During the year ended 31 December 2022, the Group launched the expansion of the Sabodala-Massawa mine by supplementing the current CIL plant with a BIOX® plant as well as the construction of the Lafigué project. As at 31 December 2022, the Group has approximately \$92.9 million and \$84.0 million in commitments outstanding respectively.

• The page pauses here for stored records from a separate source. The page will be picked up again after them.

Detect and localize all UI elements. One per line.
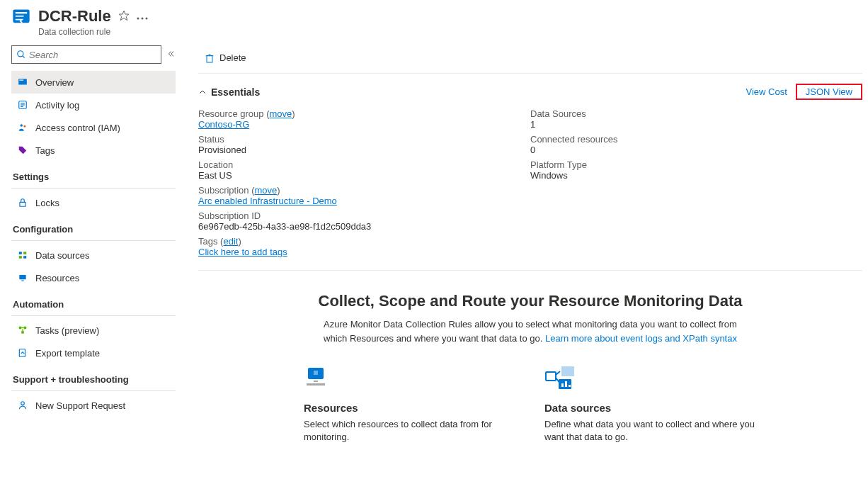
- data-sources-icon: [17, 250, 28, 260]
- svg-rect-17: [20, 202, 25, 206]
- sidebar-section-support: Support + troubleshooting: [13, 374, 176, 385]
- resource-group-label: Resource group: [198, 108, 264, 119]
- sidebar-section-settings: Settings: [13, 171, 176, 182]
- tags-label: Tags: [198, 236, 217, 247]
- json-view-link[interactable]: JSON View: [800, 84, 858, 100]
- status-label: Status: [198, 134, 530, 145]
- subscription-label: Subscription: [198, 185, 249, 196]
- svg-rect-25: [24, 327, 27, 330]
- essentials-toggle[interactable]: Essentials: [198, 86, 260, 98]
- svg-rect-22: [19, 275, 25, 279]
- search-box[interactable]: [11, 45, 161, 64]
- sidebar-item-tasks[interactable]: Tasks (preview): [11, 319, 176, 342]
- card-title: Data sources: [544, 402, 757, 414]
- sidebar: Overview Activity log Access control (IA…: [0, 43, 181, 484]
- delete-label: Delete: [219, 52, 246, 63]
- move-subscription-link[interactable]: move: [255, 185, 278, 196]
- sidebar-item-overview[interactable]: Overview: [11, 71, 176, 94]
- search-input[interactable]: [26, 50, 156, 60]
- sidebar-item-tags[interactable]: Tags: [11, 139, 176, 162]
- subscription-value[interactable]: Arc enabled Infrastructure - Demo: [198, 196, 337, 206]
- svg-point-30: [21, 402, 25, 405]
- chevron-up-icon: [198, 88, 207, 96]
- sidebar-item-export-template[interactable]: Export template: [11, 342, 176, 364]
- essentials-label: Essentials: [211, 86, 260, 98]
- svg-rect-2: [16, 16, 24, 17]
- card-desc: Select which resources to collect data f…: [304, 418, 516, 444]
- sidebar-item-data-sources[interactable]: Data sources: [11, 244, 176, 266]
- svg-rect-42: [565, 381, 567, 387]
- svg-rect-36: [314, 381, 318, 382]
- main-content: Delete Essentials View Cost JSON View Re…: [181, 43, 868, 484]
- svg-point-16: [23, 125, 25, 128]
- favorite-star-icon[interactable]: [118, 10, 130, 23]
- iam-icon: [17, 123, 28, 133]
- sidebar-section-automation: Automation: [13, 299, 176, 310]
- svg-rect-39: [561, 366, 574, 376]
- svg-rect-21: [23, 256, 26, 259]
- resource-type-label: Data collection rule: [38, 27, 857, 37]
- data-sources-label: Data Sources: [530, 108, 862, 119]
- svg-rect-43: [569, 385, 571, 387]
- learn-more-link[interactable]: Learn more about event logs and XPath sy…: [545, 333, 737, 344]
- sidebar-item-label: Overview: [35, 77, 74, 88]
- data-sources-card: Data sources Define what data you want t…: [544, 366, 757, 444]
- location-value: East US: [198, 170, 530, 181]
- resources-card: Resources Select which resources to coll…: [304, 366, 516, 444]
- svg-rect-20: [19, 256, 22, 259]
- collapse-sidebar-icon[interactable]: [167, 50, 176, 60]
- svg-rect-18: [19, 252, 22, 254]
- sidebar-item-new-support-request[interactable]: New Support Request: [11, 394, 176, 417]
- svg-point-4: [137, 17, 139, 19]
- svg-rect-26: [21, 331, 24, 334]
- hero-title: Collect, Scope and Route your Resource M…: [241, 292, 820, 310]
- sidebar-item-label: Data sources: [35, 250, 90, 261]
- edit-tags-link[interactable]: edit: [223, 236, 238, 247]
- sidebar-item-resources[interactable]: Resources: [11, 266, 176, 289]
- svg-rect-37: [307, 383, 325, 385]
- page-title: DCR-Rule: [38, 7, 111, 26]
- sidebar-item-label: Tags: [35, 145, 55, 156]
- divider: [11, 188, 176, 188]
- card-title: Resources: [304, 402, 516, 414]
- view-cost-link[interactable]: View Cost: [740, 84, 792, 100]
- resources-icon: [17, 273, 28, 283]
- resource-group-value[interactable]: Contoso-RG: [198, 119, 249, 130]
- log-icon: [17, 100, 28, 110]
- delete-button[interactable]: Delete: [198, 47, 252, 69]
- export-icon: [17, 348, 28, 358]
- hero-section: Collect, Scope and Route your Resource M…: [198, 271, 862, 444]
- sidebar-item-activity-log[interactable]: Activity log: [11, 94, 176, 116]
- svg-rect-38: [546, 372, 556, 381]
- svg-rect-23: [21, 281, 24, 281]
- svg-marker-3: [119, 11, 128, 20]
- sidebar-item-locks[interactable]: Locks: [11, 191, 176, 214]
- more-actions-icon[interactable]: [137, 11, 148, 22]
- resources-card-icon: [304, 366, 516, 392]
- svg-rect-35: [314, 371, 318, 375]
- location-label: Location: [198, 159, 530, 170]
- overview-icon: [17, 77, 28, 87]
- search-icon: [16, 50, 26, 60]
- svg-point-5: [141, 17, 143, 19]
- svg-line-8: [23, 56, 25, 58]
- svg-rect-41: [561, 383, 564, 387]
- sidebar-section-configuration: Configuration: [13, 224, 176, 235]
- add-tags-link[interactable]: Click here to add tags: [198, 247, 287, 257]
- data-sources-card-icon: [544, 366, 757, 392]
- divider: [11, 390, 176, 391]
- status-value: Provisioned: [198, 145, 530, 155]
- connected-resources-label: Connected resources: [530, 134, 862, 145]
- svg-rect-1: [16, 12, 27, 13]
- svg-rect-10: [19, 80, 23, 81]
- divider: [11, 240, 176, 241]
- svg-rect-31: [207, 55, 212, 62]
- lock-icon: [17, 198, 28, 208]
- svg-point-7: [18, 51, 23, 57]
- support-icon: [17, 400, 28, 410]
- svg-point-15: [21, 124, 23, 127]
- sidebar-item-access-control[interactable]: Access control (IAM): [11, 116, 176, 139]
- command-bar: Delete: [198, 43, 862, 74]
- move-resource-group-link[interactable]: move: [269, 108, 292, 119]
- tags-icon: [17, 145, 28, 155]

From time to time, the Group is involved in various claims, legal proceedings, tax assessments and complaints arising in the ordinary course of business from third parties and current or former employees. The Group and its legal counsel consider the merits of each claim and the probable outcome but intends to vigorously defend itself against the claims. For those claims that the Group considers it probable that the judgement will not be in its favour and there will be an outflow of cash as a result, the Group has recognised a provision for the claim based on management's best estimate of the amount that will be required to settle the provision. The Group does not believe that adverse decisions in any other pending or threatened proceedings related to any matter, or any amount which may be required to be paid by reason thereof, will have a material effect on the financial condition or future results of operations.
The Group's mining and exploration activities are subject to various laws and regulations governing the protection of the environment. These laws and regulations are continually changing and are generally becoming more restrictive. The Group believes its operations are materially in compliance with all applicable laws and regulations. The Group has made, and expects to make in the future, expenditures to comply with such laws and regulations.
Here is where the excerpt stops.